On appeal, plaintiff argues that the trial court erred in granting summary judgment to defendant, based on Byrd's equal knowledge of the danger presented by the broken limb. In support of her contention, plaintiff argues that "the Rivenbarks did possess superior knowledge of the tree's condition in that they knew of the cause and date of the breaking of the tree limb," information they allegedly did not provide to plaintiff's decedent.
"The mere ownership of land or buildings does not render one liable for injuries sustained by persons who have entered thereon or therein; the owner is not an insurer of such persons, even when he has invited them to enter. Nor is there any presumption of negligence on the part of an owner or occupier merely upon a showing that an injury has been sustained by one while rightfully on the premises. The true ground of liability is the proprietor's superior knowledge of the perilous instrumentality and the danger therefrom to persons going upon the property. It is when the perilous instrumentality is known to the owner or occupant and not known to the person injured that a recovery is permitted. (Emphasis supplied.) . . . An invitee who is as fully aware of the dangers and defects of the premises of the proprietor as is the proprietor himself, in coming on such premises assumes the risks thereon, and cannot recover from the defendant for injuries resulting by reason of such dangers and defects. (Emphasis supplied.)" (Punctuation omitted.) Harris v. Star Svc. &c. Co., 170 Ga. App. 816
, 817 (318 SE2d 239
) (1984); see also Amear v. Hall, 164 Ga. App. 163 (2) (296 SE2d 611) (1982)

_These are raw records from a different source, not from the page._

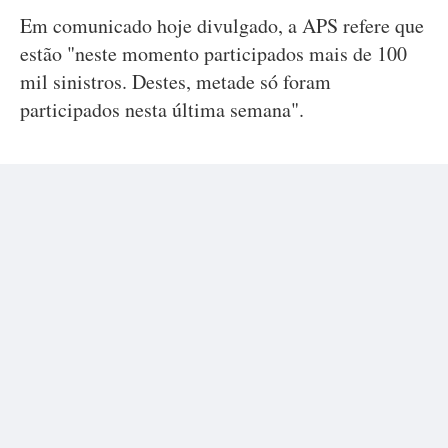
Em comunicado hoje divulgado, a APS refere que
estão "neste momento participados mais de 100
mil sinistros. Destes, metade só foram
participados nesta última semana".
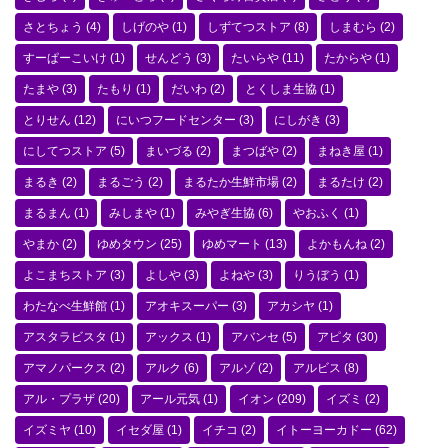
さとちょう
(4)
しげのや
(1)
しずてつストア
(8)
しまむら
(2)
すーぱーこいけ
(1)
せんどう
(3)
たいらや
(11)
たからや
(1)
たまや
(3)
たもり
(1)
だいわ
(2)
とくしま生協
(1)
とりせん
(12)
にいつフードセンター
(3)
にしがき
(3)
にしてつストア
(5)
まいづる
(2)
まつばや
(2)
まねき屋
(1)
まるき
(2)
まるごう
(2)
まるたか生鮮市場
(2)
まるたけ
(2)
まるまん
(1)
みしまや
(1)
みやぎ生協
(6)
やおふく
(1)
やまか
(2)
ゆめタウン
(25)
ゆめマート
(13)
よかもんね
(2)
よこまちストア
(3)
よしや
(3)
よねや
(3)
りうぼう
(1)
わたなべ生鮮館
(1)
アオキスーパー
(3)
アカシヤ
(1)
アスタラビスタ
(1)
アックス
(1)
アバンセ
(5)
アピタ
(30)
アマノパークス
(2)
アルク
(6)
アルゾ
(2)
アルビス
(8)
アル・プラザ
(20)
アール元気
(1)
イオン
(209)
イズミ
(2)
イズミヤ
(10)
イセダ屋
(1)
イチコ
(2)
イトーヨーカドー
(62)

; Jones v. Interstate North Assoc., 145 Ga. App. 366 (243 SE2d 737) (1978)
. Thus, "there is no obligation to protect the invitee against dangers or hazards which are known to him or which are so obvious and apparent he may reasonably be expected to discover them." Amear, supra at 169.
Here it is undisputed that the hazard caused by the partially detached limb, which witnesses described as "broken over with the branches hanging over the ground," was both obvious and known to Byrd, since he was invited onto the property for the express purpose of removing it. As to plaintiff's argument concerning defendant's alleged knowledge of the cause and date of the breaking of the limb, we fail to see, and plaintiff has failed to show, how such information constituted superior knowledge of the danger created by the detached limb or that informing Byrd of such facts would have altered his behavior in attempting to remove the detached limb, or would have enabled him to avoid the unfortunate events that occurred. In this regard, we are persuaded by the affidavit of William Strange, which was offered in support of plaintiff's brief in opposition to defendant's motion for summary judgment, in which Mr. Strange averred that "[w]hen the limb broke away from the main part of the tree, it did so in an unexpectantly [sic] sudden way and turned in an unusual and unexpected direction which resulted in the fatal injury to the head of Kermit Byrd." Thus, it appears that the injury here resulted from an unexpected and unforeseeable circumstance. "One is not bound to anticipate or foresee and provide against that which is unusual or that which is only remotely and slightly probable." (Citations and punctuation omitted.) Ramsey v. Mercer, 142 Ga. App. 827
, 829 (237 SE2d 450
) (1977). We find, therefore, that the record in the case sub judice demonstrates no issue of material fact concerning defendant's liability for plaintiff's decedent's death; hence the trial court did not err in granting defendant's motion for summary judgment.
Carroll Van Reynolds, for appellee.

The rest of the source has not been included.